Many depictions of routine life in those days are provided by Gladys McFarlen True's autobiographical book “My Life from Wagons to Rockets” (1998). Gladys was born in 1913 in Trenton, Alabama (Jackson County), where her father had a general store. She described her “early years” experience of learning to drive her father's first car, when she drove it upon the porch of her dad's store. “The cars were not made for women to drive because we all wore skirts then, and the driver’s door would not open. You just jumped over the opening and sat down on the seat. Those old men sitting on the porch were begging me to stop, sitting up on those nail kegs as I was just going right on up the porch. A T-Model car had three pedals on the floor. The left pedal made it go, the middle one was reverse, and the one on the right was the brake. I should have been pushing on the right pedal instead of the left when I went up on the porch. That car kept right on going up that porch, and I could not stop it. Daddy kept on yelling at me and begging me to stop, and those old men on those nail kegs were jumping off the porch and the nail kegs were flying everywhere! The car motor went all the way through the double doors of the store.

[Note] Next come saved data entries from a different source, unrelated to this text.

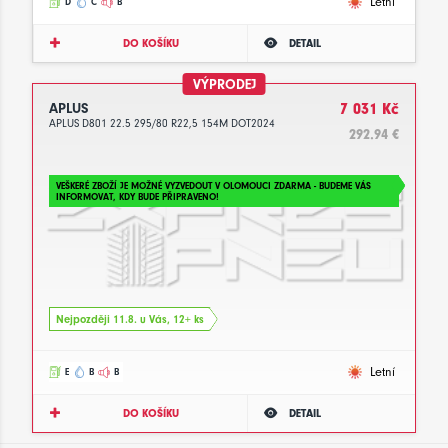
Letní
D
C
B
DO KOŠÍKU
DETAIL
VÝPRODEJ
APLUS
7 031 Kč
APLUS D801 22.5 295/80 R22,5 154M DOT2024
292.94 €
VEŠKERÉ ZBOŽÍ JE MOŽNÉ VYZVEDOUT V OLOMOUCI ZDARMA - BUDEME VÁS
INFORMOVAT, KDY BUDE PŘIPRAVENO!
Nejpozději 11.8. u Vás, 12+ ks
Letní
E
B
B
DO KOŠÍKU
DETAIL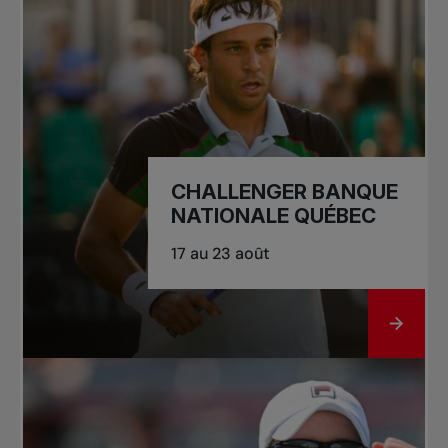
CHALLENGER BANQUE
NATIONALE QUÉBEC
17 au 23 août
ALLER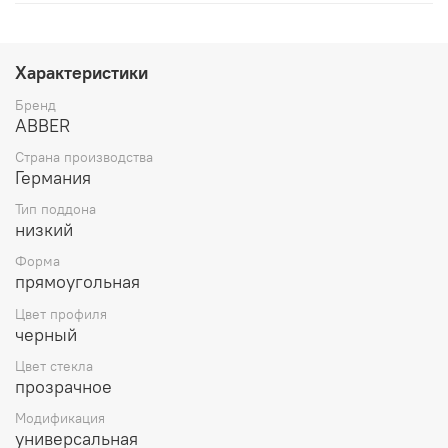
Характеристики
Бренд
ABBER
Страна производства
Германия
Тип поддона
низкий
Форма
прямоугольная
Цвет профиля
черный
Цвет стекла
прозрачное
Модификация
универсальная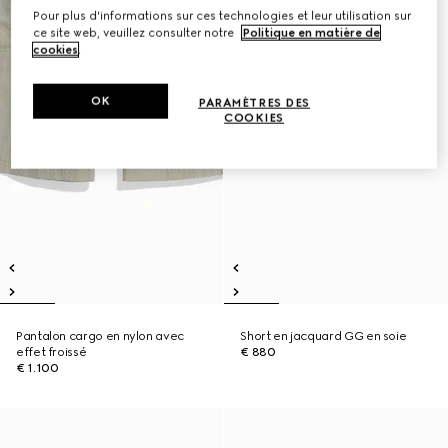
Pour plus d'informations sur ces technologies et leur utilisation sur
ce site web, veuillez consulter notre
Politique en matière de
cookies
.
OK
PARAMÈTRES DES
COOKIES
Pantalon cargo en nylon avec
Short en jacquard GG en soie
effet froissé
€ 880
€ 1.100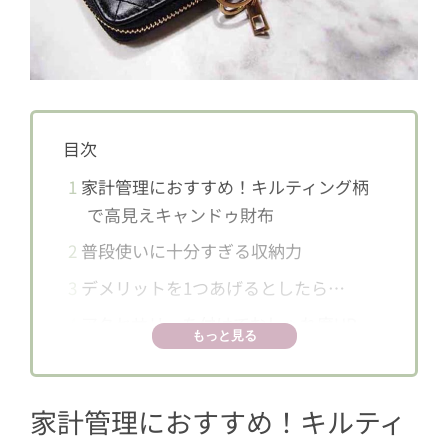
目次
1
家計管理におすすめ！キルティング柄
で高見えキャンドゥ財布
2
普段使いに十分すぎる収納力
3
デメリットを1つあげるとしたら…
4
アクセサリーを付けておしゃれ度UP
もっと見る
家計管理におすすめ！キルティ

Well, the car finally did stop, up on the porch, and it took twelve men to get it off that porch.”

“I did not try to drive any more until my first child (Eleanor Ann) was five years old. (At that time Gladys was living in Madison, where she moved in 1939.) One day I was chiding Eleanor Ann because she still could not tie her shoes. She looked me straight in the eye and said, 'Every mama in town can drive the car but you!' So I got in our car and backed it up behind the house to practice. Then I backed up and down the driveway until I felt confident I could drive.”

Back in Trenton, neighboring Dr. Vandiver used his car to make house calls when he could, but his wife couldn't drive her own car. Frequently the doctor had to ride a horse in the mountains rather than taking his car. Some stored motor oil caught on fire in his garage while he was gone on the horse. Mrs. Vandiver backed both of their cars out without any trouble. It became a standing joke that she could not drive a car unless she was excited, according to Gladys' account.